The winner from each NCAA division will get the Coach of the Year trophy, $50,000 to donate to a charity of choice, and a $20,000 grant to the school’s alumni association.

What Caruso has been able to accomplish with the Tommies is nothing short of incredible. After taking over a St. Thomas program in 2008 and inheriting a team that finished with only two wins the previous season, St. Thomas went 7-3 in 2008. A year later it finished 11-2. Starting in the 2010 season and continuing to this day, the Tommies lost only one game in a season. In 2012, Caruso’s Tommies went 12-1 and last year they advanced to the Division III semifinals, finishing 13-1 overall. This year they finished 14-1 and competed in the Stagg Bowl.

In fact, Caruso’s last regular-season loss was on Oct. 17, 2009, when his team fell to St. John’s in overtime 20-17. This year’s senior class finished with a 50-5 overall record and competed in five postseason games.

“We have 135 guys on the team, and I say most of the kids on the team were offered an athletic scholarship at some point, whether it was a Division I, Division I-AA or Division II school,” Caruso said. “They turned it down to come here, and that’s why I can build the program that we have. We have great athletes, but they come here to balance their education with athletics and be a part of something great. We are very big on consistently moving forward. I got here and inherited a 2-8 program, and from that point there was no looking back.”

This season was especially sweet for Caruso because of the team’s ability to rise to the occasion. After last year’s 20-0 semifinal loss to UW-Whitewater, St. Thomas graduated five All-Americans and the word around the team was that the 2012 season could possibly be a rebuilding year.

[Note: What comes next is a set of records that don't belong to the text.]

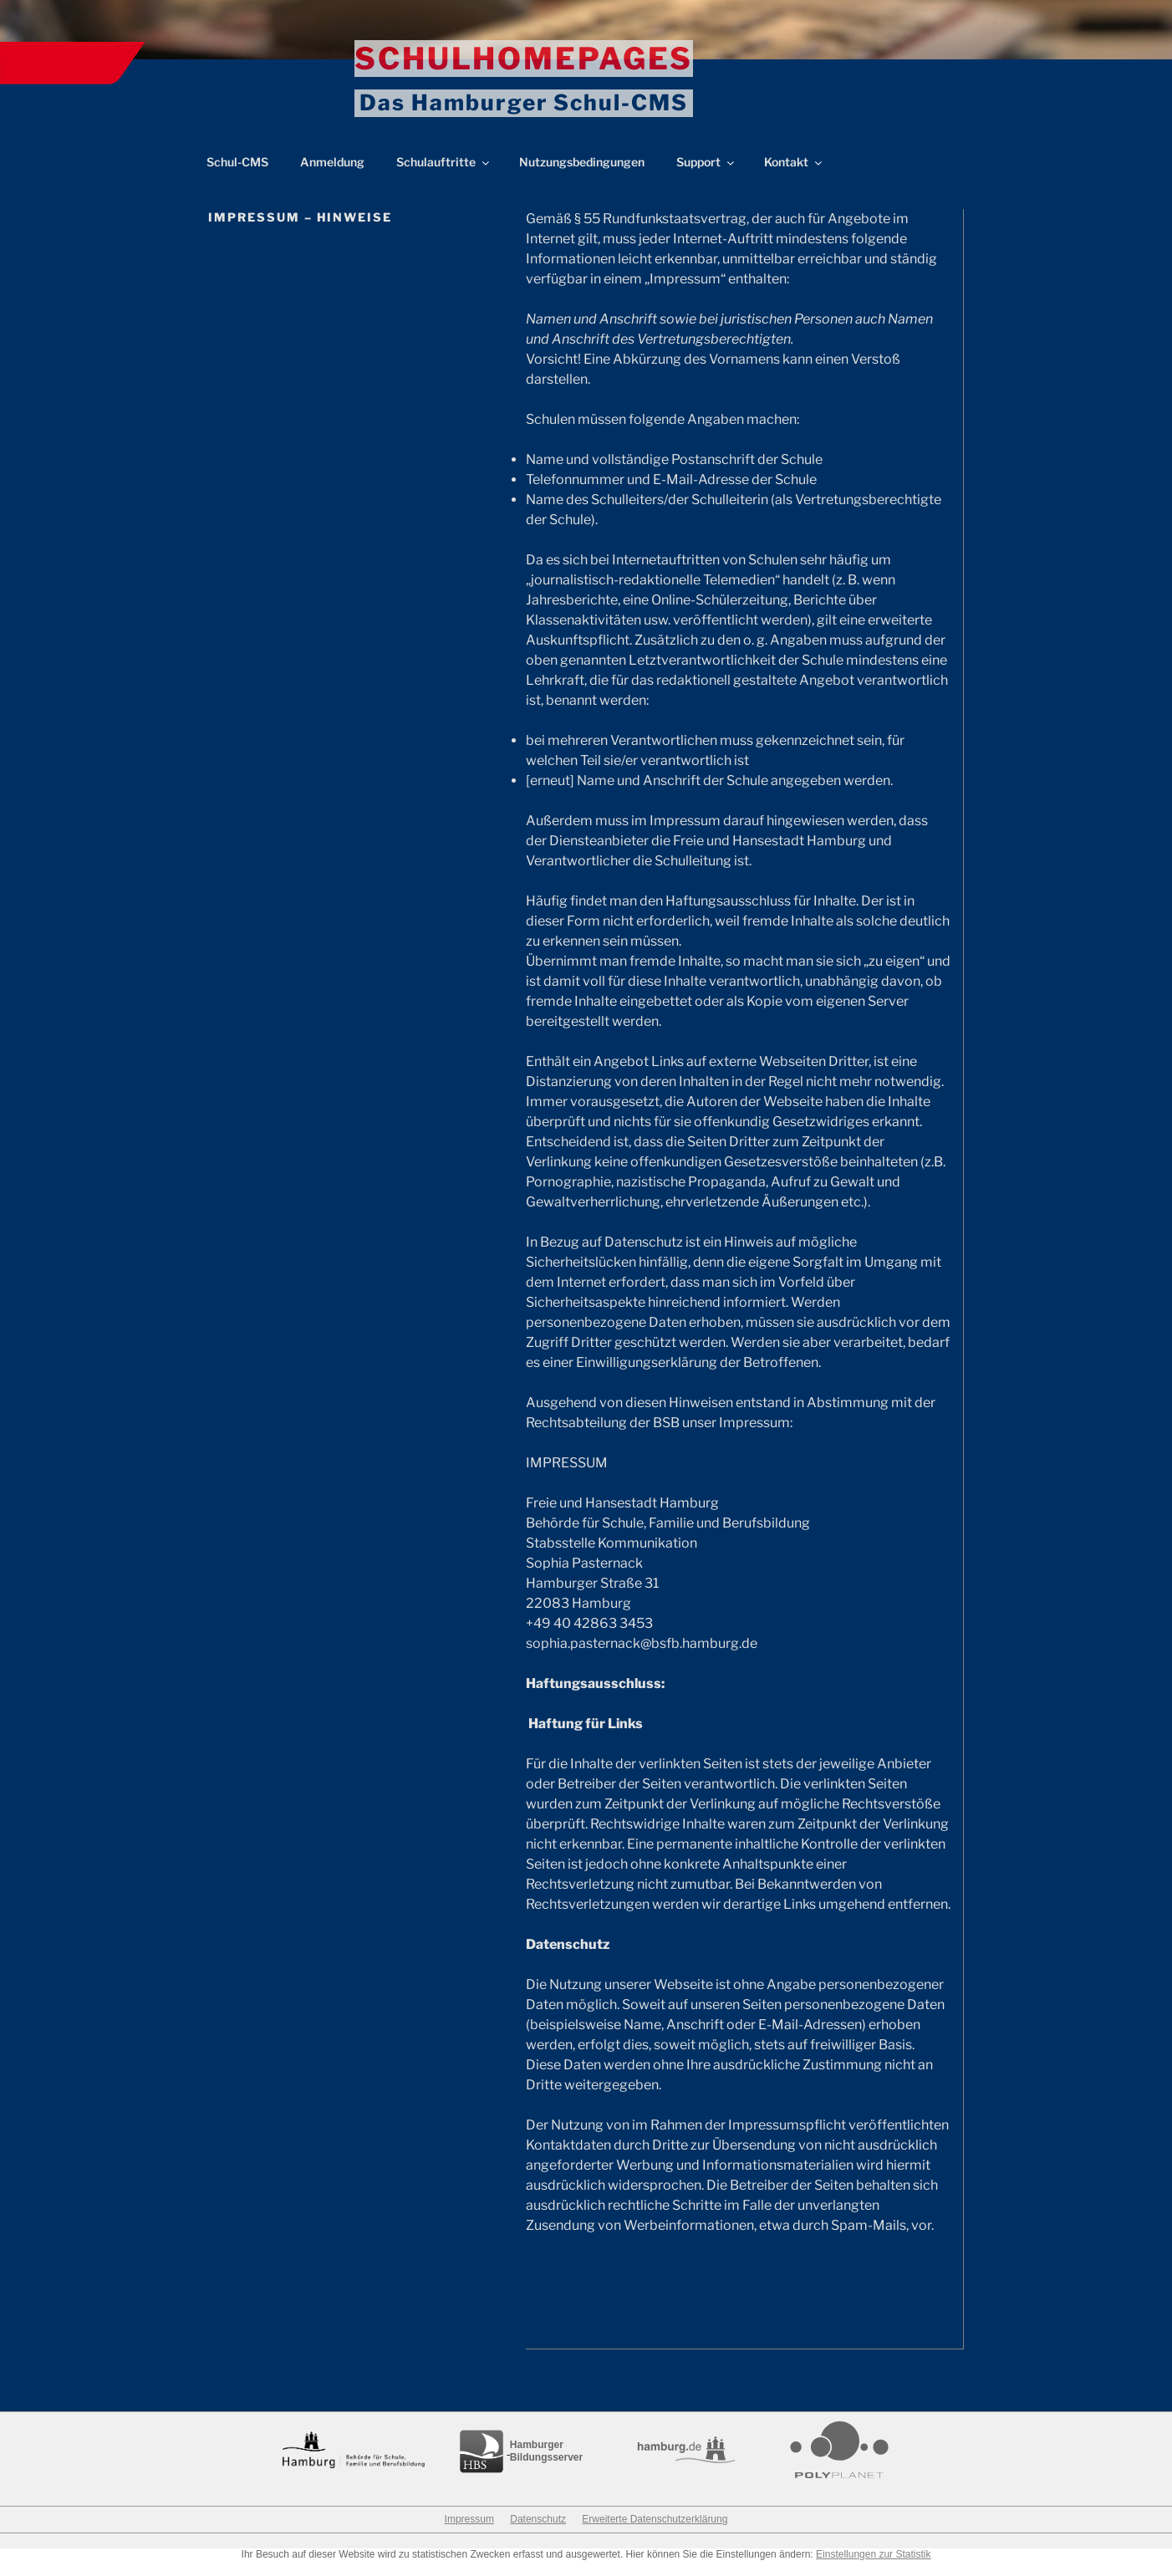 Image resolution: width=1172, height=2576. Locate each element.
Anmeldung (332, 177)
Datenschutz (538, 2534)
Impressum (469, 2534)
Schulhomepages (523, 58)
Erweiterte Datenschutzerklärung (654, 2534)
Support (706, 177)
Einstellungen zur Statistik (873, 2569)
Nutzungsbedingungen (582, 177)
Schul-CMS (237, 177)
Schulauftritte (444, 177)
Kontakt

The Tommies replaced those five All-Americans with young athletes who were patiently waiting their turn to crack the starting lineup. To add to the youth, St. Thomas was plagued with injuries throughout the year. At one point, Caruso started seven freshmen and six sophomores; however, the head coach said it was the team’s attitude that kept the good times rolling at St. Thomas.

“When we started the season, I believed the only way we could get better is through a battle of selflessness,” Caruso said. “We gave our players wristbands that they’ve been wearing for the past 129 days and on it is the simple word, which is family.”

Although Caruso believes the term family is thrown around a little too much in football, his team’s version has a much more important meaning.

“Ours is an acronym that says, Forget About Me, I Love You,” Caruso said. “Our kids wear that and are reminded daily of the vow of selflessness that they took. They are truly willing to put themselves second for the greater good of the team, and I believe that is why they succeeded at such a high level.”

The biggest improvement for St. Thomas this season was that team members played well off each other. Although the Tommies were blowing teams out since the second week of the season, there were still some instances when the team was just off, whether it was on offense, defense or special teams.

“The heartbeat of the team got stronger, and that is because they bought into the idea that we are in this together and that each side of the ball could feed and fuel the other side,” Caruso said. “We would block a punt, the offense would score and the defense would come back with a three-and-out. That’s when we hit our groove.”

Caruso’s quest for being the best started when he playing football for Greenwich High School.

“It’s been something that I’ve been chasing for the better part of 20 years since I was sitting on the snow-covered field in West Haven when Greenwich was a state champion in 1991. At that point, when we won the second state championship, I felt strongly that I wanted my football experience to continue.”